ZeroI2V: Zero-Cost Adaptation of Pre-trained Transformers from Image to Video

Adapting image models to the video domain has emerged as an efficient paradigm for solving video recognition tasks. Due to the huge number of parameters and effective transferability of image models, performing full fine-tuning is less efficient and even unnecessary. Thus, recent research is shifting its focus toward parameter-efficient image-to-video adaptation. However, these adaptation strategies inevitably introduce extra computational costs to deal with the domain gap and temporal modeling in videos. In this paper, we present a new adaptation paradigm (ZeroI2V) to transfer the image transformers to video recognition tasks (i.e., introduce zero extra cost to the original models during inference). To achieve this goal, we present two core designs. First, to capture the dynamics in videos and reduce the difficulty of image-to-video adaptation, we exploit the flexibility of self-attention and introduce spatial-temporal dual-headed attention (STDHA). This approach efficiently endows the image transformers with temporal modeling capability at zero extra parameters and computation. Second, to handle the domain gap between images and videos, we propose a linear adaption strategy that utilizes lightweight densely placed linear adapters to fully transfer the frozen image models to video recognition. Thanks to the customized linear design, all newly added adapters could be easily merged with the original modules through structural reparameterization after training, enabling zero extra cost during inference. Extensive experiments on representative fully-supervised and few-shot video recognition benchmarks showcase that ZeroI2V can match or even outperform previous state-of-the-art methods while enjoying superior parameter and inference efficiency.

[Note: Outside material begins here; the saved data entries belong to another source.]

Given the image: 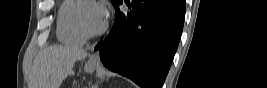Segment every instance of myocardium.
<instances>
[{"instance_id": "1", "label": "myocardium", "mask_w": 267, "mask_h": 88, "mask_svg": "<svg viewBox=\"0 0 267 88\" xmlns=\"http://www.w3.org/2000/svg\"><path fill=\"white\" fill-rule=\"evenodd\" d=\"M91 3V2H90ZM77 21L80 27L81 32L85 37H96L105 32L107 29V23H104L99 29L97 30H91L89 29L83 20L82 17V5L79 3L78 11H77Z\"/></svg>"}]
</instances>
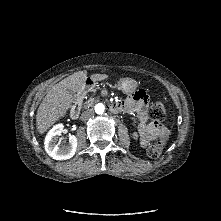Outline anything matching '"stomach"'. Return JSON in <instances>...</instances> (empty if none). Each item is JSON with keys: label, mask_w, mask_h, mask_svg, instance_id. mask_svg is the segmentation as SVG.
I'll list each match as a JSON object with an SVG mask.
<instances>
[{"label": "stomach", "mask_w": 221, "mask_h": 221, "mask_svg": "<svg viewBox=\"0 0 221 221\" xmlns=\"http://www.w3.org/2000/svg\"><path fill=\"white\" fill-rule=\"evenodd\" d=\"M118 87L125 94H132L138 87V82L132 78H123L118 83Z\"/></svg>", "instance_id": "1"}]
</instances>
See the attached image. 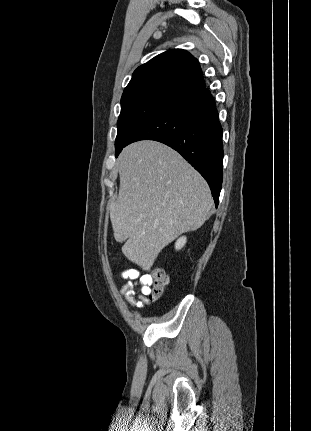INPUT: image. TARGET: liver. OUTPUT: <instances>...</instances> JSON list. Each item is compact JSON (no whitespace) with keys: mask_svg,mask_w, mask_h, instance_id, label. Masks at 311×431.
<instances>
[{"mask_svg":"<svg viewBox=\"0 0 311 431\" xmlns=\"http://www.w3.org/2000/svg\"><path fill=\"white\" fill-rule=\"evenodd\" d=\"M120 188L110 206L113 235L130 261L150 269L160 251L181 233L208 219L213 200L202 176L159 142H135L122 150Z\"/></svg>","mask_w":311,"mask_h":431,"instance_id":"obj_1","label":"liver"}]
</instances>
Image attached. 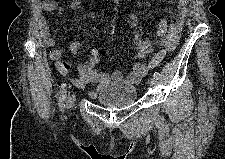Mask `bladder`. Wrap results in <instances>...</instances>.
Listing matches in <instances>:
<instances>
[{
	"label": "bladder",
	"instance_id": "1",
	"mask_svg": "<svg viewBox=\"0 0 225 159\" xmlns=\"http://www.w3.org/2000/svg\"><path fill=\"white\" fill-rule=\"evenodd\" d=\"M95 98L101 105L120 108L136 102L137 88L131 84L112 83L101 88Z\"/></svg>",
	"mask_w": 225,
	"mask_h": 159
}]
</instances>
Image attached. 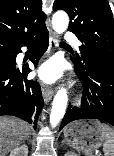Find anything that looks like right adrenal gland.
<instances>
[{"label":"right adrenal gland","instance_id":"1","mask_svg":"<svg viewBox=\"0 0 114 156\" xmlns=\"http://www.w3.org/2000/svg\"><path fill=\"white\" fill-rule=\"evenodd\" d=\"M27 141H28L29 143H31V138H30V137H28Z\"/></svg>","mask_w":114,"mask_h":156}]
</instances>
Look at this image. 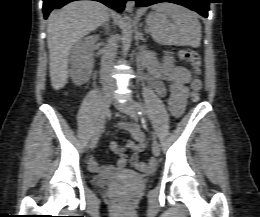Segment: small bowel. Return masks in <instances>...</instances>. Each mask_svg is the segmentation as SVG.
Segmentation results:
<instances>
[{
	"instance_id": "c3829d8e",
	"label": "small bowel",
	"mask_w": 260,
	"mask_h": 217,
	"mask_svg": "<svg viewBox=\"0 0 260 217\" xmlns=\"http://www.w3.org/2000/svg\"><path fill=\"white\" fill-rule=\"evenodd\" d=\"M146 66L149 71L148 79L151 87L160 97L166 99L170 112L174 116H179L187 93L190 72L183 67L164 71L155 56H150L146 60ZM164 79L169 82L168 88L163 83ZM122 126L130 132L132 140L128 141L125 146H118L116 142H111V150L119 155L117 165L100 166L94 157L89 159V169L100 177H108L114 173L126 171L128 164L134 165L138 161L137 153L145 147L144 134L137 126L129 123H123ZM126 150L132 151L133 154L128 156Z\"/></svg>"
}]
</instances>
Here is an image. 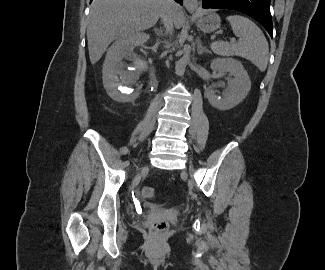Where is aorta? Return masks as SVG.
<instances>
[{"label": "aorta", "mask_w": 325, "mask_h": 270, "mask_svg": "<svg viewBox=\"0 0 325 270\" xmlns=\"http://www.w3.org/2000/svg\"><path fill=\"white\" fill-rule=\"evenodd\" d=\"M190 57V48L189 46H185L183 49V56L182 58L176 63V74L182 76L185 72V68L187 63L189 62Z\"/></svg>", "instance_id": "762f6f07"}]
</instances>
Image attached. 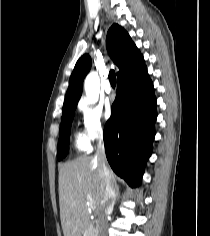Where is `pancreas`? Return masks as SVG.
I'll use <instances>...</instances> for the list:
<instances>
[{
	"instance_id": "pancreas-1",
	"label": "pancreas",
	"mask_w": 210,
	"mask_h": 236,
	"mask_svg": "<svg viewBox=\"0 0 210 236\" xmlns=\"http://www.w3.org/2000/svg\"><path fill=\"white\" fill-rule=\"evenodd\" d=\"M84 236H97V229L93 224H90L84 231Z\"/></svg>"
}]
</instances>
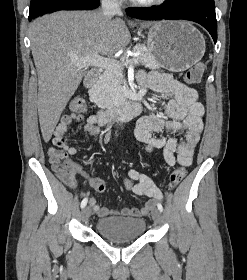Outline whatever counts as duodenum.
<instances>
[{
  "label": "duodenum",
  "instance_id": "duodenum-1",
  "mask_svg": "<svg viewBox=\"0 0 247 280\" xmlns=\"http://www.w3.org/2000/svg\"><path fill=\"white\" fill-rule=\"evenodd\" d=\"M99 74L96 71L91 72L85 81L87 88H93L97 83ZM141 110L138 94L130 95L129 99L117 107L109 108L98 112L97 118L101 125L112 121L125 122L132 119Z\"/></svg>",
  "mask_w": 247,
  "mask_h": 280
}]
</instances>
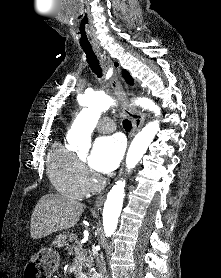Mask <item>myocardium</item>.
I'll return each mask as SVG.
<instances>
[{"instance_id": "f54148a6", "label": "myocardium", "mask_w": 221, "mask_h": 278, "mask_svg": "<svg viewBox=\"0 0 221 278\" xmlns=\"http://www.w3.org/2000/svg\"><path fill=\"white\" fill-rule=\"evenodd\" d=\"M84 178L86 187L90 189H98L103 186V180L87 170H85Z\"/></svg>"}]
</instances>
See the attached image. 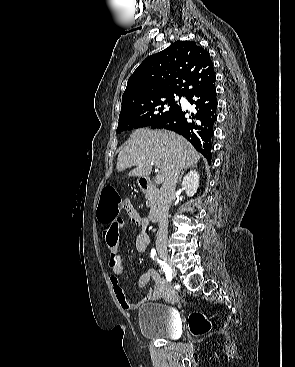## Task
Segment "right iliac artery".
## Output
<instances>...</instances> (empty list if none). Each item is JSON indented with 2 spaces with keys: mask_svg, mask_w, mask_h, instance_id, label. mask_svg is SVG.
<instances>
[{
  "mask_svg": "<svg viewBox=\"0 0 295 367\" xmlns=\"http://www.w3.org/2000/svg\"><path fill=\"white\" fill-rule=\"evenodd\" d=\"M150 255H151V258L156 260L160 264V266L163 268V271L166 275V279H167L168 282H170L172 280V271H171V268L169 267V265L166 262H164V261H162V260H160L156 257V250L155 249L151 250Z\"/></svg>",
  "mask_w": 295,
  "mask_h": 367,
  "instance_id": "82829eb1",
  "label": "right iliac artery"
}]
</instances>
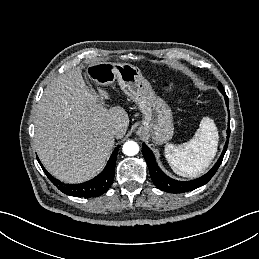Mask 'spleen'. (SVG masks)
<instances>
[{
    "label": "spleen",
    "instance_id": "1",
    "mask_svg": "<svg viewBox=\"0 0 259 259\" xmlns=\"http://www.w3.org/2000/svg\"><path fill=\"white\" fill-rule=\"evenodd\" d=\"M218 140V130L214 121L204 117L194 137L188 142L181 145H165V157L176 174L196 177L203 173L214 159Z\"/></svg>",
    "mask_w": 259,
    "mask_h": 259
}]
</instances>
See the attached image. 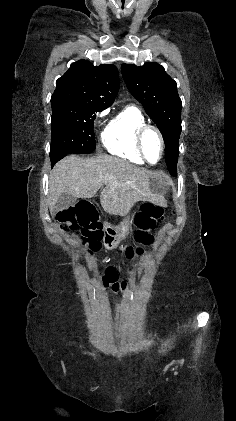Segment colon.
Instances as JSON below:
<instances>
[{
  "instance_id": "1",
  "label": "colon",
  "mask_w": 236,
  "mask_h": 421,
  "mask_svg": "<svg viewBox=\"0 0 236 421\" xmlns=\"http://www.w3.org/2000/svg\"><path fill=\"white\" fill-rule=\"evenodd\" d=\"M164 218V210L162 207L152 203L142 204L140 211L135 217V224L138 228L136 232V241L139 245H149L152 242V236L149 233L156 226V223ZM58 221L74 232H79L82 243L86 245L88 251H96L100 247L102 238V224L97 219L95 209L87 204L71 207L58 213ZM142 247L127 248V257L133 259L141 255ZM104 284L117 291L124 289L126 282H119L118 274L113 267L105 270L103 277Z\"/></svg>"
}]
</instances>
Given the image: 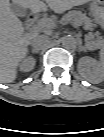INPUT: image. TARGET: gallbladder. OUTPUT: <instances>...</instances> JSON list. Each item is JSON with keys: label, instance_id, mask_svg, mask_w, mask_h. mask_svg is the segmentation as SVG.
<instances>
[{"label": "gallbladder", "instance_id": "obj_1", "mask_svg": "<svg viewBox=\"0 0 104 137\" xmlns=\"http://www.w3.org/2000/svg\"><path fill=\"white\" fill-rule=\"evenodd\" d=\"M10 9L16 16H19V17H24L27 14L26 8L16 4H12L10 6Z\"/></svg>", "mask_w": 104, "mask_h": 137}]
</instances>
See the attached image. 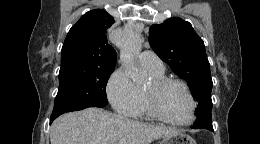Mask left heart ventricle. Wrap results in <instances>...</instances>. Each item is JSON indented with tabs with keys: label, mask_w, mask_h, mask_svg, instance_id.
Masks as SVG:
<instances>
[{
	"label": "left heart ventricle",
	"mask_w": 260,
	"mask_h": 144,
	"mask_svg": "<svg viewBox=\"0 0 260 144\" xmlns=\"http://www.w3.org/2000/svg\"><path fill=\"white\" fill-rule=\"evenodd\" d=\"M159 106L165 116L174 121L185 122L190 118V99L184 89L178 85H171L162 92Z\"/></svg>",
	"instance_id": "1"
}]
</instances>
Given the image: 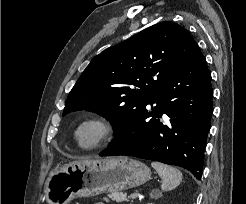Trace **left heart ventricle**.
<instances>
[{"mask_svg":"<svg viewBox=\"0 0 246 204\" xmlns=\"http://www.w3.org/2000/svg\"><path fill=\"white\" fill-rule=\"evenodd\" d=\"M98 130L95 126H86L79 133V139L83 143H90L97 136Z\"/></svg>","mask_w":246,"mask_h":204,"instance_id":"b2bd125f","label":"left heart ventricle"}]
</instances>
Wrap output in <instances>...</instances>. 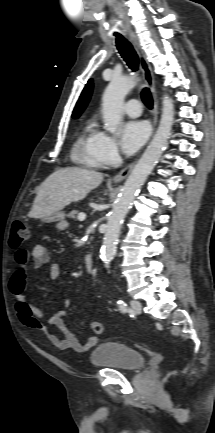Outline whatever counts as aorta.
Listing matches in <instances>:
<instances>
[{"mask_svg": "<svg viewBox=\"0 0 215 433\" xmlns=\"http://www.w3.org/2000/svg\"><path fill=\"white\" fill-rule=\"evenodd\" d=\"M134 86L135 80L132 77H115L111 80L103 94V120L106 130L112 134L119 133L123 115L124 98ZM162 105L161 120L156 134L126 180L120 196L109 214L101 251L102 259L106 265L111 262L116 253L121 224L126 217L138 190L144 184L148 175L157 164L171 134L174 120L173 101L168 95H164Z\"/></svg>", "mask_w": 215, "mask_h": 433, "instance_id": "1", "label": "aorta"}]
</instances>
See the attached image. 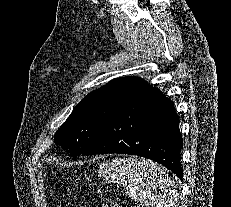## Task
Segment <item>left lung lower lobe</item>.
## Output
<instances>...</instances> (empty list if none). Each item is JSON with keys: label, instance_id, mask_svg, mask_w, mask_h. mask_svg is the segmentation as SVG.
Here are the masks:
<instances>
[{"label": "left lung lower lobe", "instance_id": "obj_1", "mask_svg": "<svg viewBox=\"0 0 231 207\" xmlns=\"http://www.w3.org/2000/svg\"><path fill=\"white\" fill-rule=\"evenodd\" d=\"M181 148L173 102L146 83L106 122L83 155H139L164 165L182 179Z\"/></svg>", "mask_w": 231, "mask_h": 207}]
</instances>
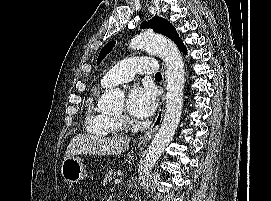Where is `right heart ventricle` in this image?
<instances>
[{"label":"right heart ventricle","mask_w":271,"mask_h":201,"mask_svg":"<svg viewBox=\"0 0 271 201\" xmlns=\"http://www.w3.org/2000/svg\"><path fill=\"white\" fill-rule=\"evenodd\" d=\"M97 92L88 99L85 118L86 130L96 136H108L118 134L123 130V124L119 118L103 112L95 105Z\"/></svg>","instance_id":"1"}]
</instances>
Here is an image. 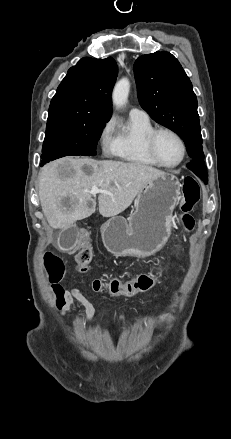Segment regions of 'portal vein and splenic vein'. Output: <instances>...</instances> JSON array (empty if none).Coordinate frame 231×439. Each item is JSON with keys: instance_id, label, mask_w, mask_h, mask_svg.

翻译：将图像模型适配至视频领域已成为解决视频识别任务的一种高效范式。由于图像模型参数量巨大且具有有效的可迁移性，进行全量微调效率较低，甚至是不必要的。因此，近期研究正将焦点转向参数高效的图像到视频适配方法。然而，这些适配策略不可避免地会引入额外的计算成本，以处理视频中的领域差异与时序建模问题。本文提出了一种新的适配范式（ZeroI2V），旨在将图像Transformer迁移至视频识别任务（即在推理阶段对原始模型引入零额外成本）。为实现这一目标，我们提出了两个核心设计。首先，为捕捉视频中的动态信息并降低图像到视频适配的难度，我们利用自注意力机制的灵活性，引入了时空双头注意力（STDHA）。该方法以零额外参数和计算量，高效地赋予图像Transformer时序建模能力。其次，为处理图像与视频之间的领域差异，我们提出了一种线性适配策略，利用轻量级密集放置的线性适配器，将冻结的图像模型完全迁移至视频识别任务。得益于定制的线性设计，所有新增的适配器在训练后均可通过结构重参数化轻松与原始模块融合，从而实现推理阶段的零额外成本。在具有代表性的全监督与少样本视频识别基准上的大量实验表明，ZeroI2V能够匹配甚至超越先前的最先进方法，同时具备更优的参数与推理效率。